WORK TO BE COMPLETED: An exact copy of every record below is needed, with the pictures left out.

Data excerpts

§ §

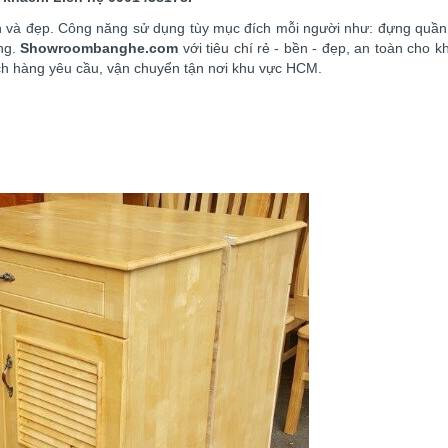
ền và đẹp. Công năng sử dụng tùy mục đích mỗi người như: đựng quần
ng.
Showroombanghe.com
với tiêu chí rẻ - bền - đẹp, an toàn cho 
h hàng yêu cầu, vận chuyển tận nơi khu vực HCM.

§ §

SOLUTION TO THIS PROBLEM:
ền và đẹp. Công năng sử dụng tùy mục đích mỗi người như: đựng quần
ng.
Showroombanghe.com
với tiêu chí rẻ - bền - đẹp, an toàn cho 
h hàng yêu cầu, vận chuyển tận nơi khu vực HCM.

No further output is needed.